A orientação foi enviada aos liquidantes do Master, Eduardo Félix Bianchini e Sebastião Márcio Monteiro, designados para a função pelo Banco Central (BC), e ao Instituto Nacional de Seguridade Social (INSS).
“Diante da alta probabilidade de insuficiência de recursos das instituições em liquidação, bem como da necessidade de garantir a devolução de recursos subtraídos ilicitamente dos consumidores afetados pela contratação indevida de empréstimos consignados, deve-se garantir que, no quadro geral de credores, o montante destinado a eventuais restituições seja preservado”, diz o documento do MPF.
A Procuradoria instalou dois inquéritos relacionados ao Master, o primeiro apura possíveis fraudes na concessão de crédito consignado e ou outro a tentativa de aquisição de parte do banco pelo Banco de Brasília (BRB).
O Master foi liquidado pelo Banco Central após fraudes em sua carteira de ativos. Com a liquidação, as atividades param imediatamente e o patrimônio fica indisponível.
No documento enviado para os liquidantes, os procuradores afirmam que o INSS detectou 250 mil contratos de crédito consignado com Master e que apontam indícios de irregularidade.

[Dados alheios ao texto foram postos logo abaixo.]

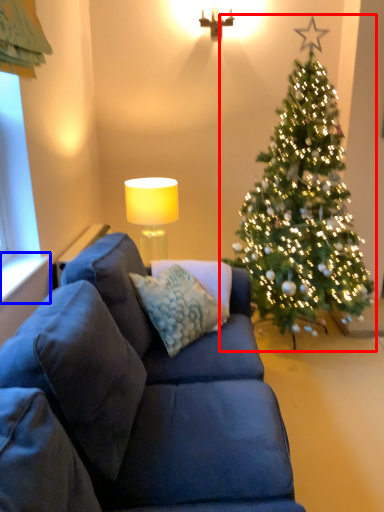 Question: Among these objects, which one is farthest to the camera, christmas tree (highlighted by a red box) or window sill (highlighted by a blue box)?

Choices:
 (A) christmas tree
 (B) window sill

Answer: (A)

“Considerando a inviabilidade de centenas de milhares de aposentados e pensionistas lesados fazerem o pedido de reconhecimento da dívida, o MPF recomendou que o INSS solicite, junto à autoridade liquidante do Master, a habilitação dos créditos extraconcursais e que as autoridades responsáveis pela liquidação reconheçam a dívida e reservem valores para que a devolução aos aposentados e pensionistas seja realizada de forma prioritária”, disse o MPF em nota.